Supervisée par Reinhard Heydrich, le patron de la RSHA, Office central de la sécurité du Reich, la deuxième phase, exterminatrice, de la solution finale se met alors en place lors de la conférence de Wannsee, le 20 janvier 1942, dont on peut lire ici l’hallucinant protocole: «Au cours de l’exécution pratique de la solution finale, l’Europe sera passée au peigne fin d’est en ouest», est-il écrit dans une prose glaçante. Si le mot d’extermination n’est pas utilisé, c’est bien de cela qu’il s’agit pour Heydrich, Himmler et Hitler. Une extermination qui a d’ailleurs commencé dès l’opération Barbarossa, notamment à travers les massacres perpétrés par la population civile et les nationalistes locaux en Roumanie, en Croatie, en Ukraine ou dans les pays baltes.
Ici, les photos prennent le relais des textes, des documents et des statistiques, comme celles qui représentent le lynchage de femmes quasi dénudées et auquel des enfants participent durant le pogrom de Lviv, en Ukraine, en juin 1941. «Fin 1941, plus de 1 million de Juifs ont été assassinés à travers l’Europe orientale et balkanique», écrivent Patrick Desbois et Andrej Umansky en conclusion de leur contribution à Nouvelle histoire de la Shoah, dirigée par Alexandre Bande, Pierre-Jérôme Biscarat et Olivier Lalieu.
Nouvelle histoire de la Shoah. Ouvrage dirigé par Alexandre Bande, Pierre-Jérôme. Biscarat et Olivier Lalieu, Passés Composés, 412 p., 24 €. Passés composés
Dans cet article, signé avec son collaborateur, le père Patrick Desbois relate plus de quinze ans de recherche de témoignages sur les massacres de Juifs en Ukraine. Avec son équipe, il a mis au jour 3200 sites d’exterminations, interviewé et filmé plus de 8000 témoins au cours de plus de 200 enquêtes de terrain. C’est à lui que l’on doit l’expression désormais usitée de «Shoah par balles» puisque les victimes étaient principalement assassinées par fusillade. Il faut souligner le caractère public du crime. Le meurtre des Juifs n’est pas effectué en secret, mais à la vue de leurs voisins. Ces derniers, véritables “spectateurs”- adultes ou enfants - sont autorisés sur place tant qu’ils ne gênent pas le bon déroulement de la fusillade. Certains voisins sont également acteurs lors d’une fusillade. Sans les réquisitionnés, dont le rôle logistique a été important, la Shoah par balles n’aurait pas été possible…»

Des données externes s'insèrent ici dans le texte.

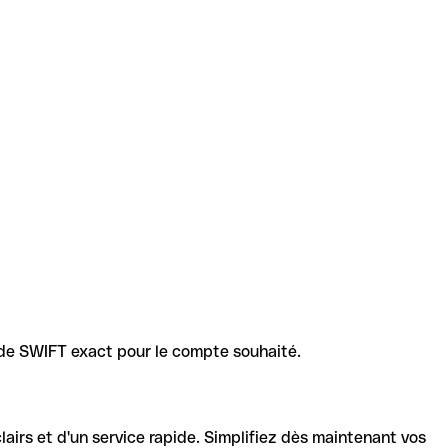
code SWIFT exact pour le compte souhaité.
lairs et d'un service rapide. Simplifiez dès maintenant vos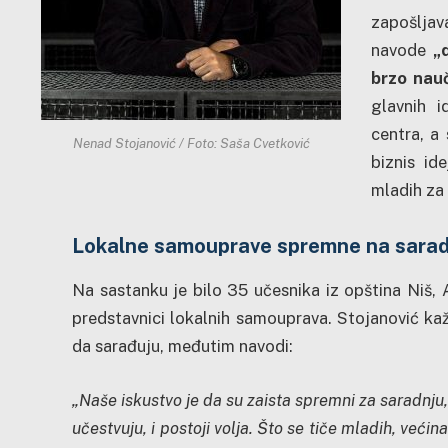
zapošljav
navode
„
brzo nau
glavnih i
centra, a
Nenad Stojanović / Foto: Saša Cvetković
biznis id
mladih za 
Lokalne samouprave spremne na saradn
Na sastanku je bilo 35 učesnika iz opština Niš, Al
predstavnici lokalnih samouprava. Stojanović ka
da sarađuju, međutim navodi:
„Naše iskustvo je da su zaista spremni za saradnju, 
učestvuju, i postoji volja. Što se tiče mladih, većina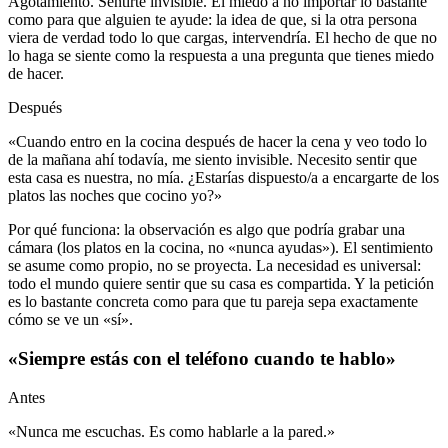
Agotamiento. Sentirte invisible. El miedo a no importar lo bastante
como para que alguien te ayude: la idea de que, si la otra persona
viera de verdad todo lo que cargas, intervendría. El hecho de que no
lo haga se siente como la respuesta a una pregunta que tienes miedo
de hacer.
Después
«Cuando entro en la cocina después de hacer la cena y veo todo lo
de la mañana ahí todavía, me siento invisible. Necesito sentir que
esta casa es nuestra, no mía. ¿Estarías dispuesto/a a encargarte de los
platos las noches que cocino yo?»
Por qué funciona: la observación es algo que podría grabar una
cámara (los platos en la cocina, no «nunca ayudas»). El sentimiento
se asume como propio, no se proyecta. La necesidad es universal:
todo el mundo quiere sentir que su casa es compartida. Y la petición
es lo bastante concreta como para que tu pareja sepa exactamente
cómo se ve un «sí».
«Siempre estás con el teléfono cuando te hablo»
Antes
«Nunca me escuchas. Es como hablarle a la pared.»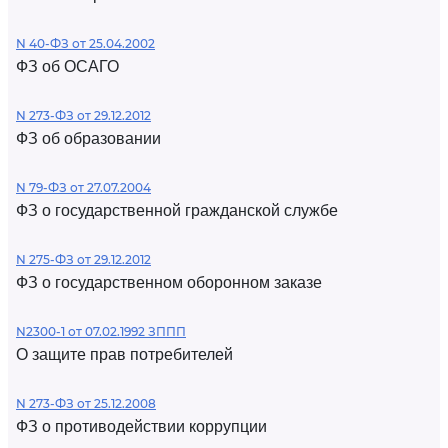
N 40-ФЗ от 25.04.2002
ФЗ об ОСАГО
N 273-ФЗ от 29.12.2012
ФЗ об образовании
N 79-ФЗ от 27.07.2004
ФЗ о государственной гражданской службе
N 275-ФЗ от 29.12.2012
ФЗ о государственном оборонном заказе
N2300-1 от 07.02.1992 ЗППП
О защите прав потребителей
N 273-ФЗ от 25.12.2008
ФЗ о противодействии коррупции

Outre ces témoignages et des articles sur l’extermination des handicapés sous le Troisième Reich, cette Nouvelle histoire de la Shoah propose des réflexions qui ne sont pas toujours exemptes de parti pris. Ainsi, dans son chapitre sur l’histoire du négationnisme, Valérie Igounet affirme qu’en 1967, lors de la guerre des Six Jours, l’extrême droite était proarabe. Cela mériterait plus de nuance. Enfin, la question de savoir à partir de quand Vichy était informé de la solution finale reste ouverte. Pour Laurent Joly, les autorités de Vichy ne pouvaient ignorer que les Juifs déportés en 1942 étaient voués à une mort certaine.
Marc Ferro, ex-résistant dont la mère a été assassinée à Auschwitz, soutenait l’inverse en écrivant dans Pétain en vérité (Éditions Tallandier): «À la mi-1942, au moment de la rafle du Vel’d’Hiv, et même encore des mois après, Pétain ignorait tout de l’extermination des Juifs d’Europe et des Français israélites».